九月九日玄武山に登る 盧照鄰 邵大震
盧照鄰は初唐の四傑の一人、王勃と玄武山に登り、このとき旅に出る邵大震と共に競作の形で残っています。手法は王勃と似ています。
九月九日登玄武山 九月九日玄武山に登る
九月九日眺山川 九月九日 山川を眺む
帰心帰望積風煙 帰心帰望 風煙積む
他郷共酌金花酒 他郷共に酌む 金花の酒
万里同悲鴻雁天 万里同じく悲しむ 鴻雁の天
この詩も重陽の節句を詠ったもので、王勃と同席して競作したものと考えられます。競作の場合記録されやすく後代にまで残ることが多いです。

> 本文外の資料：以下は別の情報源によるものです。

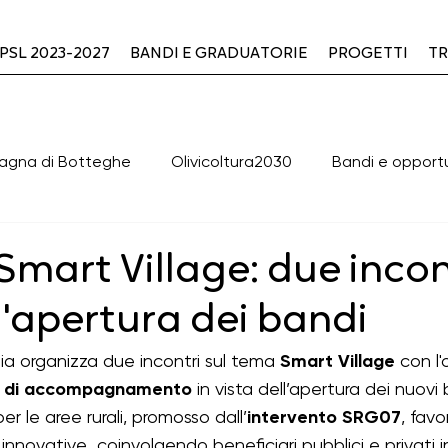
PSL 2023-2027
BANDI E GRADUATORIE
PROGETTI
TR
agna di Botteghe
Olivicoltura2030
Bandi e opport
valutazione PLUS
OFFICINA2030
Cooperazione
Smart Village: due incont
l'apertura dei bandi
clusi
BANDI DI GARA APERTI
BANDI DI GARA CHIUSI
a organizza due incontri sul tema 
Smart Village
 con l'
o di accompagnamento
 in vista dell’apertura dei nuov
Green & Blue
ERASMUS+ - K154
Cooperazione 
er le aree rurali, promosso dall’
intervento SRG07
, favo
 innovative  coinvolgendo beneficiari pubblici e privati in 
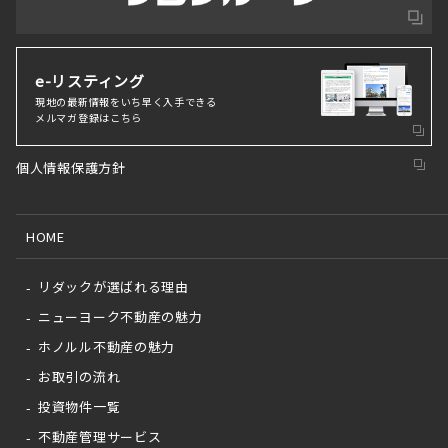
e-リスティング
現地の最新情報をいち早く⼊⼿できる
メルマガ登録はこちら
個人情報保護方針
HOME
リダックが選ばれる理由
ニューヨーク不動産の魅力
ホノルル不動産の魅力
お取引の流れ
投資物件一覧
不動産管理サービス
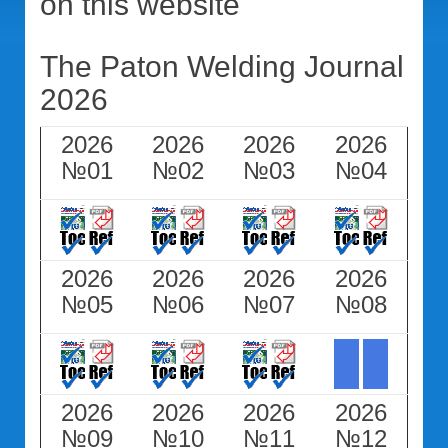
on this website
The Paton Welding Journal
2026
2026
2026
2026
2026
№01
№02
№03
№04
2026
2026
2026
2026
№05
№06
№07
№08
2026
2026
2026
2026
№09
№10
№11
№12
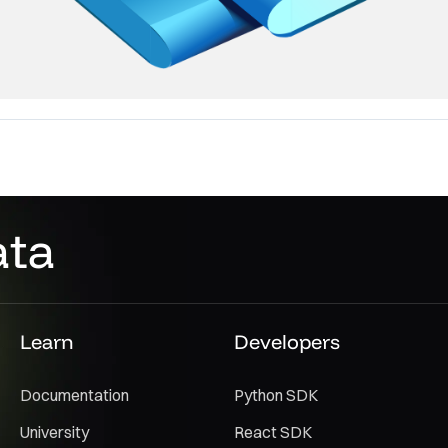
ata
Learn
Developers
Documentation
Python SDK
University
React SDK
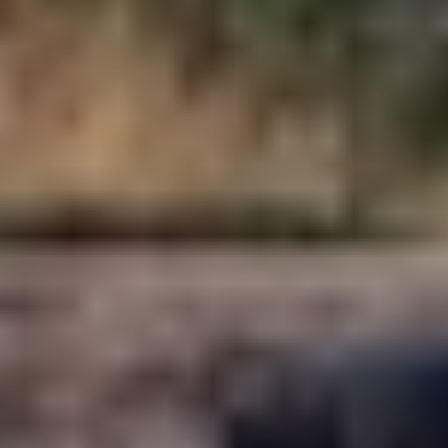
Unternehmerische
Gesellschaftsverantwortung
Neuigkeiten
Kontakt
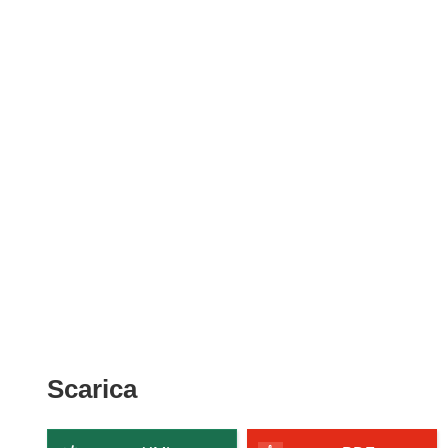
Scarica
Scarica
il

やはり同席していた邵大震も似たような詩を詠んでいます。
九日登玄武山旅望 九日玄武山に登りて旅望す
九月九日望遙空 九月九日 遙空を望む
秋水秋天生夕風 秋水秋天 夕風(せきふう)を生ず
寒雁一向南去遠 寒雁一たび南に向かって去ること遠じ
遊人幾度菊花叢 遊人幾たびか度(わた)る 菊花の叢
重陽の節句=陽の九が重なっているので重陽といいます。奇数は陽です。
言い伝えによりますと、ある占いの名人が「九月九日には茱萸(しゅゆ)を持って山に登りなさい」と言うので言われるまま出かけて帰ったところ、家畜が全部死んでいたといいます。それから奇数が重なる重陽の節句には邪気払いをしようというならわしになった、とのこと。この伝説自体には疑いを持つ学者もいます。
今は五月五日も端午の節句ですがちまき食べたりしょうぶ湯につかる、三月三日もひなまつり、ですが元をたどれば重陽の節句です。三月三日は春になって海辺へ出て身体を清める節句だったそうです。